Then on a warm day at Sun Devil Stadium against Oregon, life in the desert for Keller started becoming Dante's Inferno. On a third-and-5 play, Keller scrambled for a first down but his right thumb got caught in a defensive tackle's face mask.
"I got up and it felt like a bullet went through my thumb," he said.
Keller had torn it up. He finished the game and played the next half against Stanford, but no more. He was out for the year. Usually, this isn't foreshadowing disaster. A junior, Keller still had a year left. He had plenty of time to rehab from surgery and be ready for spring camp.
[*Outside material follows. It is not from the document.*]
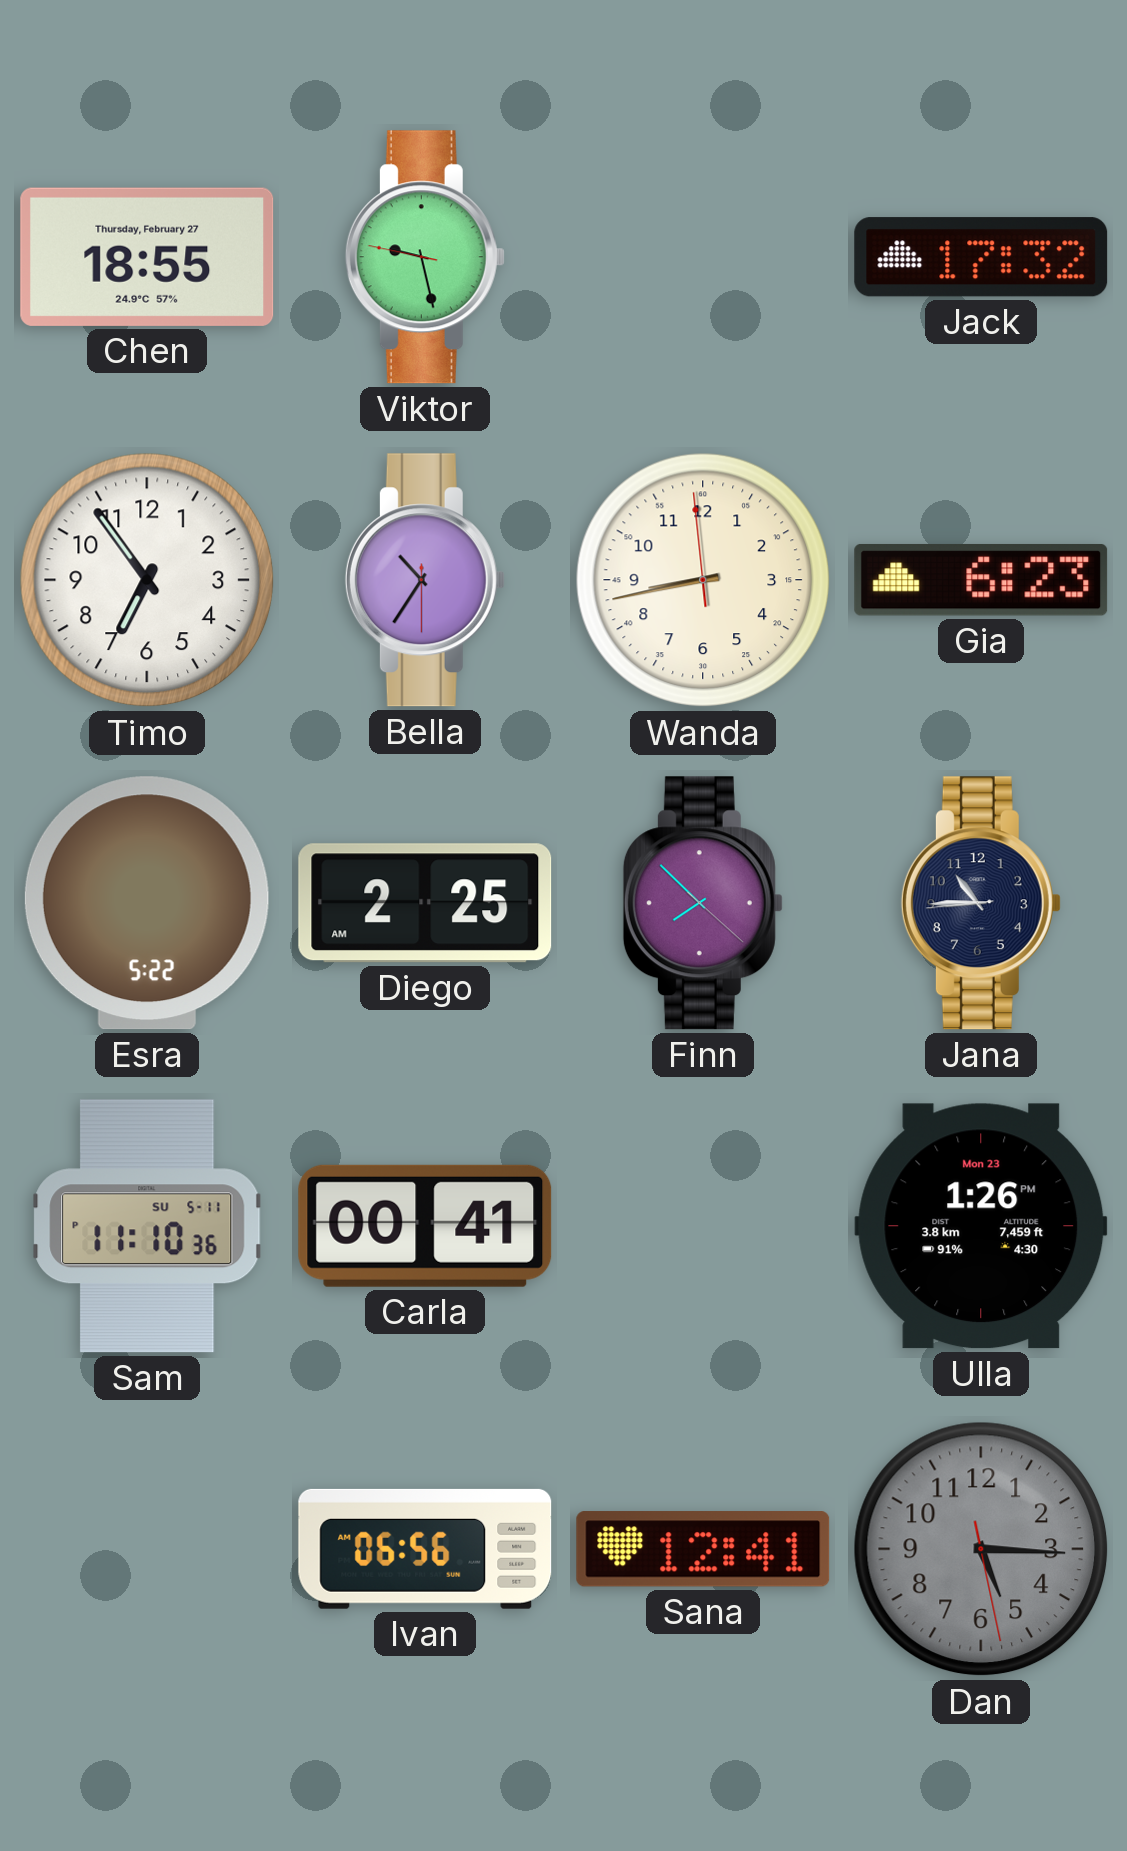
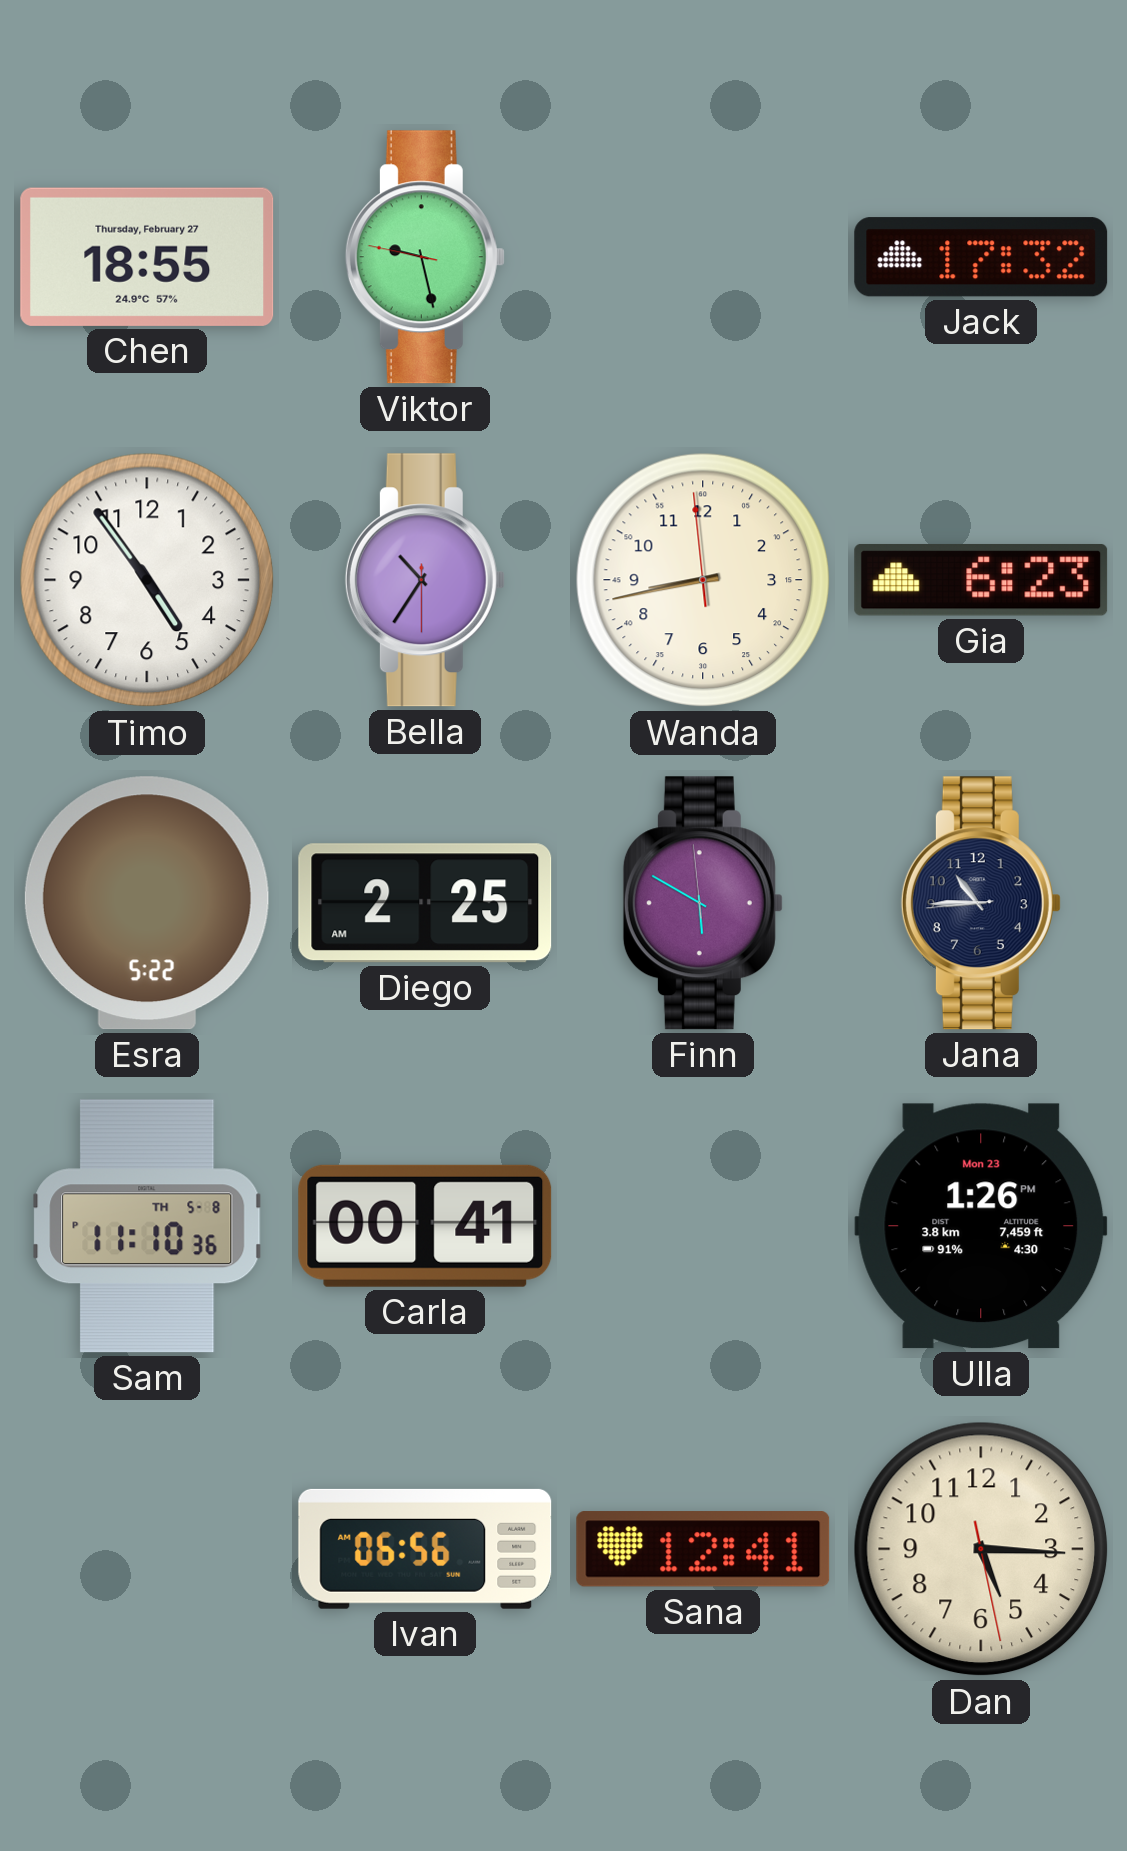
Timo: 6:54 -> 4:54
Finn: 7:52 -> 5:49
Sam date: SU 5-11 -> TH 5-8
Dan dial: grey -> cream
Only one problem: Rudy Carpenter spent Arizona State's last six games in 2005 climbing atop the nation's passing leaders, throwing 17 touchdown passes with two interceptions, topped by four touchdowns in the Sun Devils' 45-40 Insight Bowl victory over Rutgers.
Dirk Koetter, Arizona State's coach at the time, opened up the competition and after an intense, highly scrutinized battle between possibly the nation's top quarterback tandem, Koetter announced Aug. 18 a year ago that Keller would be his starter. Keller celebrated the next day by thrashing the Sun Devils' defense in a scrimmage.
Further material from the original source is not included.